GIVEN RECORDS Block Start

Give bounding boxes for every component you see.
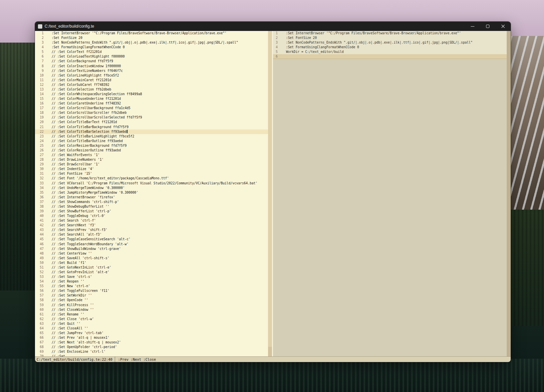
line-text[interactable]: // :Set Prev 'alt-q | mousex1' xyxy=(52,336,109,339)
line-text[interactable]: // :Set KillProcess '' xyxy=(52,303,94,307)
code-line[interactable]: 25// :Set ColorResizerBackground ffd7f5f… xyxy=(35,143,268,148)
line-text[interactable]: // :Set ColorMouseUnderline ff21201d xyxy=(52,97,121,100)
code-line[interactable]: 31// :Set FontSize '15' xyxy=(35,171,268,176)
code-line[interactable]: 11// :Set ColorMainCaret ff21201d xyxy=(35,78,268,83)
line-text[interactable]: // :Set ColorTitleBarText ff21201d xyxy=(52,120,117,124)
line-text[interactable]: // :Set ToggleDebug 'ctrl-0' xyxy=(52,214,106,218)
line-text[interactable]: :Set InternetBrowser '"C:/Program Files/… xyxy=(286,31,461,35)
code-line[interactable]: 3:Set NonCodePatterns_EndsWith ".git/|.o… xyxy=(273,40,507,45)
line-text[interactable]: WorkDir = C:/text_editor/build xyxy=(286,50,344,54)
line-text[interactable]: :Set InternetBrowser '"C:/Program Files/… xyxy=(52,31,227,35)
line-text[interactable]: // :Set ColorInactiveWindow 1f000000 xyxy=(52,64,121,68)
code-line[interactable]: 59// :Set KillProcess '' xyxy=(35,303,268,307)
line-text[interactable]: // :Set Quit '' xyxy=(52,322,81,325)
code-line[interactable]: 65// :Set JumpPrev 'ctrl-tab' xyxy=(35,331,268,335)
line-text[interactable]: :Set FormatUsingClangFormatWhenCCode 0 xyxy=(286,45,359,49)
code-line[interactable]: 62// :Set Close 'ctrl-w' xyxy=(35,317,268,321)
line-text[interactable]: // :Set ColorScrollbarScrollerSelected f… xyxy=(52,115,142,119)
close-button[interactable] xyxy=(495,22,511,31)
line-text[interactable]: // :Set GotoPrevInList 'alt-e' xyxy=(52,270,109,274)
code-line[interactable]: 27// :Set WaitForEvents '1' xyxy=(35,153,268,157)
code-line[interactable]: 28// :Set DrawLineNumbers '1' xyxy=(35,157,268,162)
code-line[interactable]: 68// :Set OpenUpFolder 'ctrl-period' xyxy=(35,345,268,349)
line-text[interactable]: // :Set ShowCommands 'ctrl-shift-p' xyxy=(52,200,119,204)
code-line[interactable]: 63// :Set Quit '' xyxy=(35,321,268,326)
code-line[interactable]: 46// :Set ToggleSearchWordBoundary 'alt-… xyxy=(35,242,268,247)
code-line[interactable]: 49// :Set SaveAll 'ctrl-shift-s' xyxy=(35,256,268,261)
line-text[interactable]: // :Set CenterView '' xyxy=(52,252,92,255)
code-line[interactable]: 4:Set FormatUsingClangFormatWhenCCode 0 xyxy=(35,45,268,50)
line-text[interactable]: // :Set EncloseLine 'ctrl-l' xyxy=(52,350,106,353)
code-line[interactable]: 47// :Set ShowBuildWindow 'ctrl-grave' xyxy=(35,247,268,251)
code-line[interactable]: 18// :Set ColorScrollbarScroller ffb2dbe… xyxy=(35,110,268,115)
code-line[interactable]: 23// :Set ColorTitleBarLineHighlight ffb… xyxy=(35,134,268,139)
code-line[interactable]: 41// :Set Search 'ctrl-f' xyxy=(35,218,268,223)
code-line[interactable]: 12// :Set ColorSubCaret ff748392 xyxy=(35,83,268,87)
line-text[interactable]: // :Set OpenUpFolder 'ctrl-period' xyxy=(52,345,117,349)
code-line[interactable]: 48// :Set CenterView '' xyxy=(35,251,268,256)
code-line[interactable]: 6// :Set ColorLoadTextHighlight f000000 xyxy=(35,54,268,59)
line-text[interactable]: :Set NonCodePatterns_EndsWith ".git/|.ob… xyxy=(286,41,472,44)
line-text[interactable]: // :Set Reopen '' xyxy=(52,280,84,283)
code-line[interactable]: 2:Set FontSize 20 xyxy=(35,36,268,40)
line-text[interactable]: // :Set ColorText ff21201d xyxy=(52,50,102,54)
line-text[interactable]: // :Set Close 'ctrl-w' xyxy=(52,317,94,321)
left-scrollbar-thumb[interactable] xyxy=(268,31,272,347)
editor-pane-active[interactable]: 1:Set InternetBrowser '"C:/Program Files… xyxy=(35,31,268,356)
line-text[interactable]: // :Set ToggleCaseSensitiveSearch 'alt-c… xyxy=(52,237,131,241)
left-scrollbar[interactable] xyxy=(268,31,272,356)
editor-pane-inactive[interactable]: 1:Set InternetBrowser '"C:/Program Files… xyxy=(273,31,507,356)
line-text[interactable]: // :Set JumpHistoryMergeTimeWindow '0.30… xyxy=(52,191,138,194)
code-line[interactable]: 24// :Set ColorTitleBarOutline ff93aebd xyxy=(35,139,268,143)
code-line[interactable]: 34// :Set UndoMergeTimeWindow '0.300000' xyxy=(35,186,268,190)
right-scrollbar[interactable] xyxy=(507,31,511,356)
line-text[interactable]: // :Set ColorMainCaret ff21201d xyxy=(52,78,111,82)
line-text[interactable]: // :Set SaveAll 'ctrl-shift-s' xyxy=(52,256,109,260)
line-text[interactable]: // :Set ToggleSearchWordBoundary 'alt-w' xyxy=(52,242,129,246)
line-text[interactable]: // :Set ColorScrollbarBackground ffa1c4d… xyxy=(52,106,131,110)
line-text[interactable]: // :Set ColorCaretUnderline ff748392 xyxy=(52,101,121,105)
line-text[interactable]: // :Set ColorTitleBarOutline ff93aebd xyxy=(52,139,123,143)
maximize-button[interactable] xyxy=(480,22,495,31)
code-line[interactable]: 15// :Set ColorMouseUnderline ff21201d xyxy=(35,97,268,101)
code-line[interactable]: 54// :Set Reopen '' xyxy=(35,279,268,284)
code-line[interactable]: 42// :Set SearchNext 'f3' xyxy=(35,223,268,228)
code-line[interactable]: 69// :Set EncloseLine 'ctrl-l' xyxy=(35,349,268,354)
code-line[interactable]: 22// :Set ColorTitleBarSelection ff93aeb… xyxy=(35,129,268,134)
code-line[interactable]: 19// :Set ColorScrollbarScrollerSelected… xyxy=(35,115,268,120)
code-line[interactable]: 36// :Set InternetBrowser 'firefox' xyxy=(35,195,268,200)
line-text[interactable]: // :Set ColorSubCaret ff748392 xyxy=(52,83,109,87)
code-line[interactable]: 13// :Set ColorSelection ffb2dbeb xyxy=(35,87,268,92)
line-text[interactable]: // :Set SearchNext 'f3' xyxy=(52,223,96,227)
code-line[interactable]: 37// :Set ShowCommands 'ctrl-shift-p' xyxy=(35,200,268,204)
code-line[interactable]: 35// :Set JumpHistoryMergeTimeWindow '0.… xyxy=(35,190,268,195)
line-text[interactable]: // :Set ColorResizerBackground ffd7f5f9 xyxy=(52,144,127,147)
line-text[interactable]: // :Set DrawScrollbar '1' xyxy=(52,162,100,166)
code-line[interactable]: 38// :Set ShowDebugBufferList '' xyxy=(35,204,268,209)
code-line[interactable]: 53// :Set Save 'ctrl-s' xyxy=(35,275,268,279)
code-line[interactable]: 16// :Set ColorCaretUnderline ff748392 xyxy=(35,101,268,106)
code-line[interactable]: 9// :Set ColorTextLineNumbers ff646f7c xyxy=(35,69,268,73)
code-line[interactable]: 44// :Set SearchAll 'alt-f3' xyxy=(35,232,268,237)
code-line[interactable]: 4:Set FormatUsingClangFormatWhenCCode 0 xyxy=(273,45,507,50)
line-text[interactable]: // :Set VCVarsall 'C:/Program Files/Micr… xyxy=(52,181,257,185)
line-text[interactable]: // :Set ToggleFullscreen 'f11' xyxy=(52,289,109,293)
line-text[interactable]: // :Set ColorTitleBarSelection ff93aebd xyxy=(52,130,127,133)
code-line[interactable]: 5WorkDir = C:/text_editor/build xyxy=(273,50,507,54)
code-line[interactable]: 5// :Set ColorText ff21201d xyxy=(35,50,268,54)
line-text[interactable]: // :Set DrawLineNumbers '1' xyxy=(52,158,104,161)
line-text[interactable]: // :Set Next 'alt-shift-q | mousex2' xyxy=(52,340,121,344)
code-line[interactable]: 57// :Set SetWorkDir '' xyxy=(35,293,268,298)
line-text[interactable]: // :Set OpenCode '' xyxy=(52,298,88,302)
line-text[interactable]: // :Set ColorBackground ffd7f5f9 xyxy=(52,59,113,63)
line-text[interactable]: :Set FontSize 20 xyxy=(286,36,317,40)
line-text[interactable]: :Set NonCodePatterns_EndsWith ".git/|.ob… xyxy=(52,41,238,44)
line-text[interactable]: // :Set IndentSize '4' xyxy=(52,167,94,171)
code-line[interactable]: 70// :Set xyxy=(35,354,268,356)
code-line[interactable]: 43// :Set SearchPrev 'shift-f3' xyxy=(35,228,268,232)
line-text[interactable]: // :Set New 'ctrl-n' xyxy=(52,284,90,288)
code-line[interactable]: 30// :Set IndentSize '4' xyxy=(35,167,268,171)
line-text[interactable]: // :Set ColorTextLineNumbers ff646f7c xyxy=(52,69,123,73)
line-text[interactable]: // :Set SetWorkDir '' xyxy=(52,294,92,297)
line-text[interactable]: // :Set ShowDebugBufferList '' xyxy=(52,205,109,208)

GIVEN RECORDS Block End

**YOUR OBJECTIVE:** Extract every line of the records above that contains the word "ToggleSearchWordBoundary".

**ANSWER TO THIS TASK:**
code-line[interactable]: 46// :Set ToggleSearchWordBoundary 'alt-… xyxy=(35,242,268,247)
line-text[interactable]: // :Set ToggleSearchWordBoundary 'alt-w' xyxy=(52,242,129,246)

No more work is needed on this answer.